Leslie Ehrin started painting at age sixteen months, in York, PA, when her mother, a Watercolorist and Art Educator, put her in the bathtub to paint on sheets of newsprint taped to the walls, and paint brushes in babyfood jars filled with tempra paint sitting on the edge of the tub.
Prior to studying Painting /Fine Art academically at Pennsylvania Academy of Fine Arts, at age 25, Leslie first graduated with undergraduate degrees in Art History and English Literature from The University of Pennsylvania. After working as an Acquisitions Editor in the Publishing Industry with Prentice-Hall Publishers, for three years, (1981-1984 ) she returned to graduate school in Philadelphia at Pennsylvania Academy of the Fine Arts to study Painting for four years in the Certificate Program, which later became the MFA Program at U of P. During that time at PAFA, she researched the Collection on a part time basis in the Museum of American Art at Pennsylvania Academy of Fine Arts and worked for Barbara Wallace & Associates Art Consultants, selling fine art to corporations.
After completing her studies at PAFA, Leslie managed a Native American Art Gallery in Chestnut Hill, (Philadelphia), PA. which led to her managing what was then called The Art Sales & Rental Gallery at Philadelphia Museum of Art, (now Artworks Gallery) where she developed corporate art collections for numerous companies in the Philadelphia region 1991-2000
Lois Ehrin:
As an Artist, I love to paint. I seek out the beauty and serenity that nature offers us in order to sensitize us to the everyday gentle offerings that surround us but that we often overlook. Amidst so much disregard of our natural resources, I feel a need to paint the wild places, supporting their protection by communicating their unique pristine excellence.
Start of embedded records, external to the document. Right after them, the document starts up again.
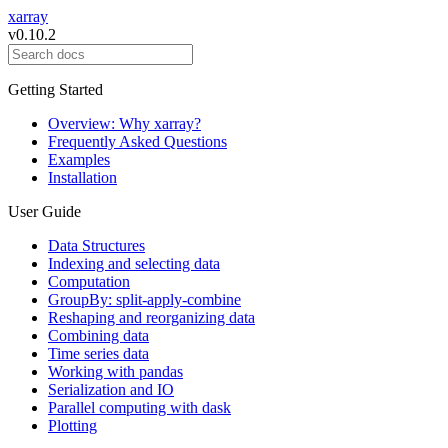
xarray
v0.10.2
Getting Started
Overview: Why xarray?
Frequently Asked Questions
Examples
Installation
User Guide
Data Structures
Indexing and selecting data
Computation
GroupBy: split-apply-combine
Reshaping and reorganizing data
Combining data
Time series data
Working with pandas
Serialization and IO
Parallel computing with dask
Plotting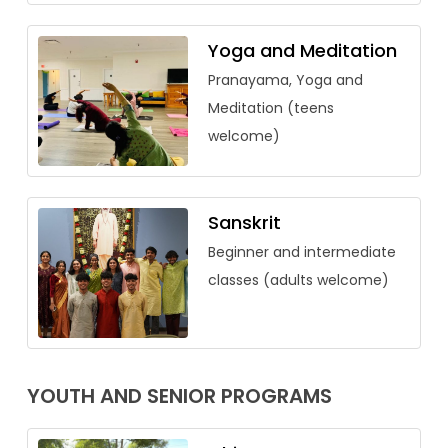
Yoga and Meditation
Pranayama, Yoga and
Meditation (teens
welcome)
Sanskrit
Beginner and intermediate
classes (adults welcome)
YOUTH AND SENIOR PROGRAMS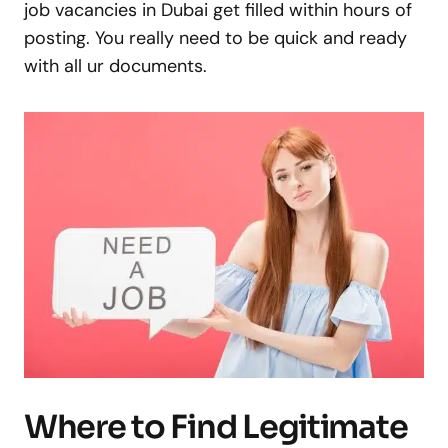
job vacancies in Dubai get filled within hours of
posting. You really need to be quick and ready
with all ur documents.
Where to Find Legitimate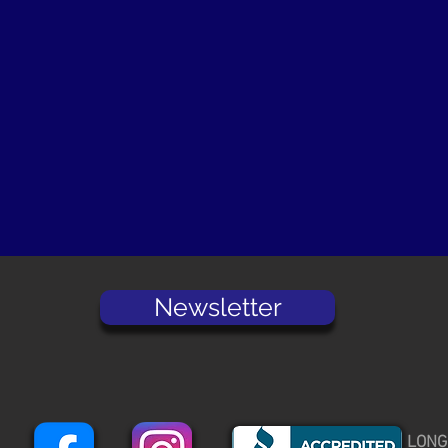
Newsletter
LONG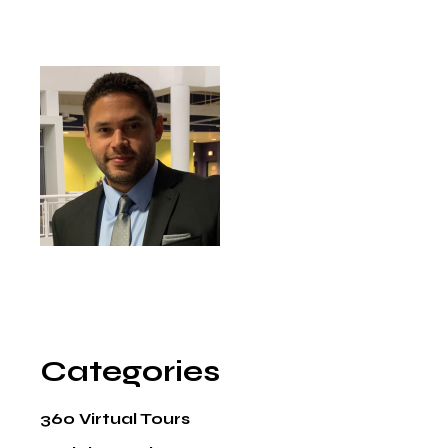
Categories
360 Virtual Tours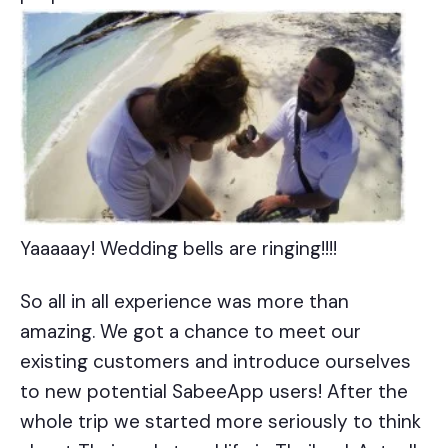
Yaaaaay! Wedding bells are ringing!!!!
So all in all experience was more than
amazing. We got a chance to meet our
existing customers and introduce ourselves
to new potential SabeeApp users! After the
whole trip we started more seriously to think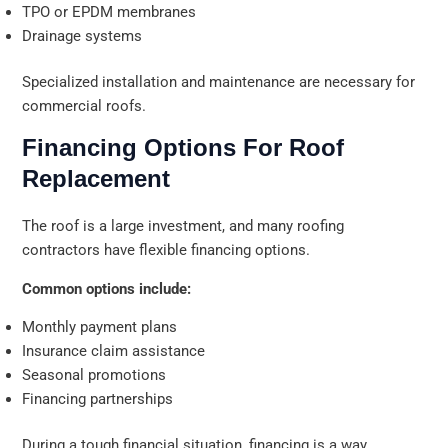
TPO or EPDM membranes
Drainage systems
Specialized installation and maintenance are necessary for
commercial roofs.
Financing Options For Roof
Replacement
The roof is a large investment, and many roofing
contractors have flexible financing options.
Common options include:
Monthly payment plans
Insurance claim assistance
Seasonal promotions
Financing partnerships
During a tough financial situation, financing is a way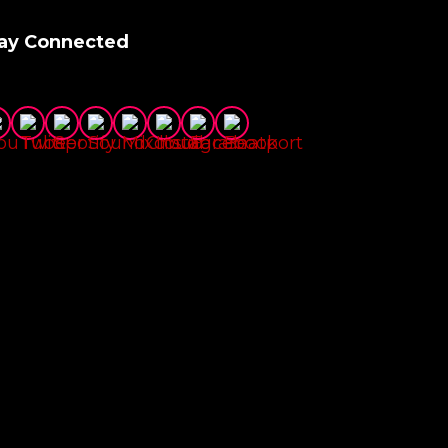
ay Connected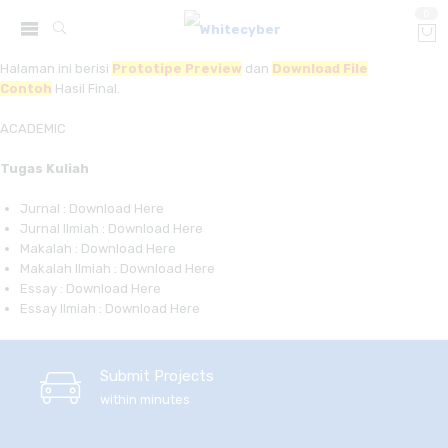
0
Halaman ini berisi
Prototipe Preview
dan
Download File
Contoh
Hasil Final.
ACADEMIC
Tugas Kuliah
Jurnal : Download Here
Jurnal Ilmiah : Download Here
Makalah : Download Here
Makalah Ilmiah : Download Here
Essay : Download Here
Essay Ilmiah : Download Here
Submit Projects
within minutes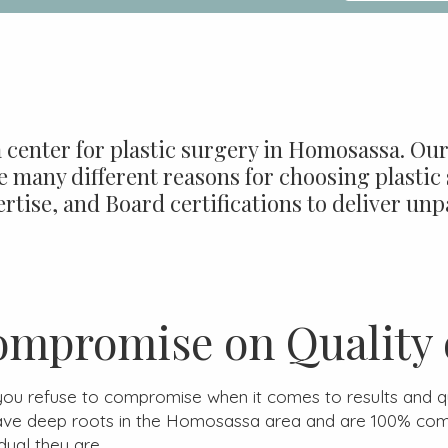
 center for plastic surgery in Homosassa. Our 
 many different reasons for choosing plastic 
rtise, and Board certifications to deliver unpa
ompromise on Quality 
 you refuse to compromise when it comes to results and qua
ave deep roots in the Homosassa area and are 100% com
dual they are.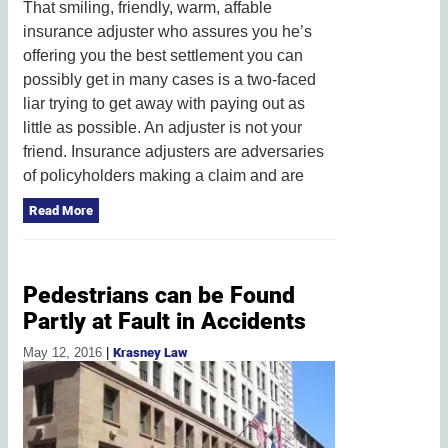
That smiling, friendly, warm, affable
insurance adjuster who assures you he’s
offering you the best settlement you can
possibly get in many cases is a two-faced
liar trying to get away with paying out as
little as possible. An adjuster is not your
friend. Insurance adjusters are adversaries
of policyholders making a claim and are
Read More
Pedestrians can be Found
Partly at Fault in Accidents
May 12, 2016
|
Krasney Law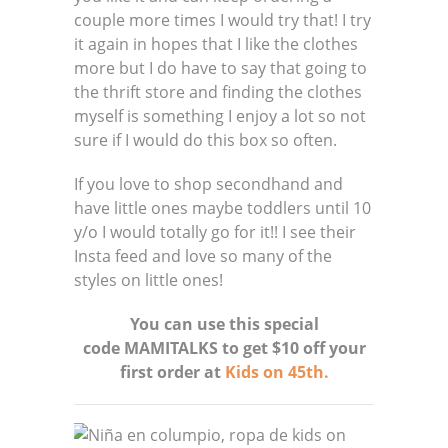
couple more times I would try that! I try
it again in hopes that I like the clothes
more but I do have to say that going to
the thrift store and finding the clothes
myself is something I enjoy a lot so not
sure if I would do this box so often.
If you love to shop secondhand and
have little ones maybe toddlers until 10
y/o I would totally go for it!! I see their
Insta feed and love so many of the
styles on little ones!
You can use this special
code MAMITALKS to get $10 off your
first order at
Kids on 45th.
Traveling to new destinations, looking at new scenery, jump-starts my inspiration to paint. Memorable journeys, meeting delightful people in new and beautiful places such as the lake country in England, London at night, the charm of Cotswold’s Villages and Sweden’s Dalarna region, distant Scottish highland castles, and the unspoiled beauty of America’s western National Parks, the Canadian Rockies and Alaska’s monumental frontiers added to my wealth of familiar subjects in Pennsylvania’s hills.
On a year sabbatical from teaching, I traveled and painted in France, in the inspirational places that enticed the French impressionists. I happily sketched and painted in Van Gogh’s Arles in the spring, and Monet’s water gardens in Giverney in Normandy.
In mid-summer I traveled to Southern France, painting in rural Provence’s purple lavender and golden sunflower fields and the colorful little fishing village of Collioure– near the French Pyrenees. With my paint brushes and canvases as a source of international delightful communication, I enjoyed the best of France’s beauty and met wonderful people and was able to complete many paintings depicting France.